Set-Top Box Wrangling
Hauppauge's WinTV-PVR-USB2 comes with an infrared remote and FM tuner and simplifies capturing and managing stills.
If you have digital cable or a satellite receiver, you'll have to change television channels on the set-top box, unless the TV tuner has an infrared blaster--a cable connected to the TV tuner that beams channel-changing commands to the set-top box. Of the five tuners reviewed here, only the WinTV-PVR-150 comes with an IR blaster. The absence of this feature in other products in our roundup makes scheduling recordings a hassle: You must remember to change the channel on your set-top box prior to recording.
The ultimate TV convenience is, of course, the remote control. The AVerMedia UltraTV USB 300 is the only tuner here that neither comes with a remote nor offers one as an option. The ADS Tech and Hauppauge PCI tuners include an infrared remote. To use those devices, we had to plug the IR receiver's cable into the card and then place the sensor end in the remote's line of sight. The Hauppauge USB tuner has a built-in infrared sensor, so we had to keep the box in view.
We tested the ATI TV Wonder together with the company's optional Remote Wonder. This remote uses radio frequency, so it doesn't need line of sight (we could change channels from another room). The ATI remote costs $49 ($25 if you've purchased the company's USB tuner). It comes with a receiver that plugs into a USB port. The included EazyLook software boasts a slick interface that is designed for TV viewing and channel changing at a distance. The software defaults to a full-screen TV image, and the interface looks like that of any PVR we've seen.

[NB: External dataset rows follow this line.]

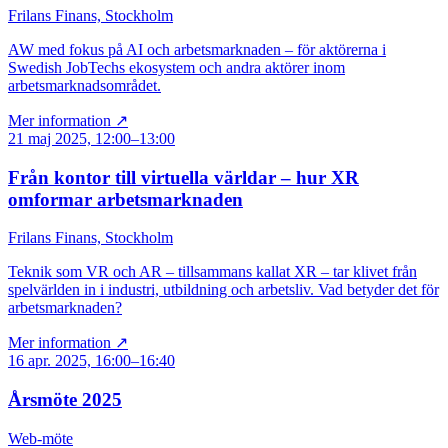
Frilans Finans, Stockholm
AW med fokus på AI och arbetsmarknaden – för aktörerna i
Swedish JobTechs ekosystem och andra aktörer inom
arbetsmarknadsområdet.
Mer information ↗
21 maj 2025, 12:00–13:00
Från kontor till virtuella världar – hur XR
omformar arbetsmarknaden
Frilans Finans, Stockholm
Teknik som VR och AR – tillsammans kallat XR – tar klivet från
spelvärlden in i industri, utbildning och arbetsliv. Vad betyder det för
arbetsmarknaden?
Mer information ↗
16 apr. 2025, 16:00–16:40
Årsmöte 2025
Web-möte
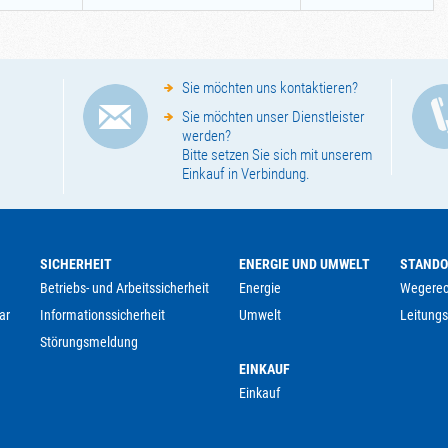
Sie möchten uns kontaktieren?
Sie möchten unser Dienstleister
werden?
Bitte setzen Sie sich mit unserem
Einkauf in Verbindung.
SICHERHEIT
ENERGIE UND UMWELT
STAND
Betriebs- und Arbeitssicherheit
Energie
Wegerec
ar
Informationssicherheit
Umwelt
Leitungs
Störungsmeldung
EINKAUF
Einkauf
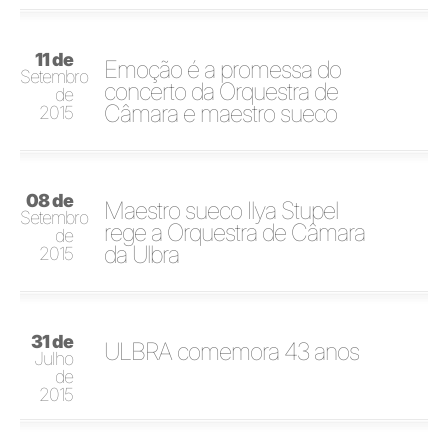
11 de
Emoção é a promessa do
Setembro
concerto da Orquestra de
de
Câmara e maestro sueco
2015
08 de
Maestro sueco Ilya Stupel
Setembro
rege a Orquestra de Câmara
de
da Ulbra
2015
31 de
ULBRA comemora 43 anos
Julho
de
2015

These attractive features, along with undiminished image quality while the unit records time-shifted video, make the ATI TV Wonder USB 2.0 the best of the external tuners. If you have a set-top box and an open PCI slot, however, the Hauppauge WinTV-PVR-150 should be your first choice: Its infrared blaster will ensure that your scheduled recordings don't go awry.Emru Townsend
HDTV Cards: Worth the Extra Cost?
ATI's HDTV Wonder displays high-definition broadcasts in stunning detail, but reception may be spotty.

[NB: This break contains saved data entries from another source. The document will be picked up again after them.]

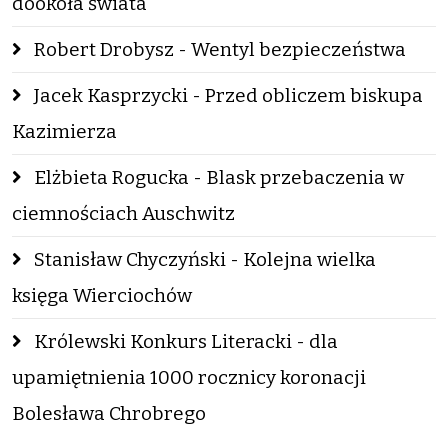
dookoła świata
Robert Drobysz - Wentyl bezpieczeństwa
Jacek Kasprzycki - Przed obliczem biskupa
Kazimierza
Elżbieta Rogucka - Blask przebaczenia w
ciemnościach Auschwitz
Stanisław Chyczyński - Kolejna wielka
księga Wierciochów
Królewski Konkurs Literacki - dla
upamiętnienia 1000 rocznicy koronacji
Bolesława Chrobrego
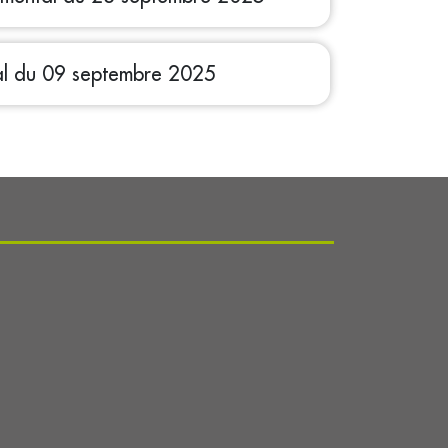
al du 09 septembre 2025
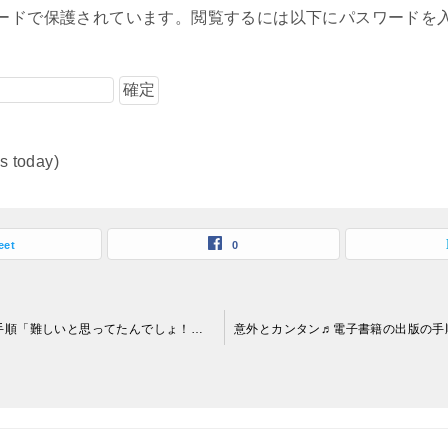
ードで保護されています。閲覧するには以下にパスワードを
ts today)
eet
0
意外とカンタン♬電子書籍の出版の手順「難しいと思ってたんでしょ！そんなコトないですヨ
」part3〔KDP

Whether you should spend the additional money needed to purchase an HDTV tuner card depends less on the card itself than on your TV reception.
As we noted in our review of the HDTV Wonder, hills or other obstructions may impede reception. In our offices in downtown San Francisco, where we tested two HDTV tuner cards, we received 15 digital channels over the air on a weekday afternoon. Only 4 of the 15 broadcasts were high-definition, but those channels had very crisp picture quality.
We tested the $190 ATI HDTV Wonder and the $175 DVico FusionHDTV 3 Gold Q on a Dell Dimension 8400 PC with a 3.4-GHz Pentium 4 and 1GB of RAM, and viewed the transmissions on a 17-inch LCD. Both of these cards come with an external remote control, but only the HDTV Wonder also includes an antenna.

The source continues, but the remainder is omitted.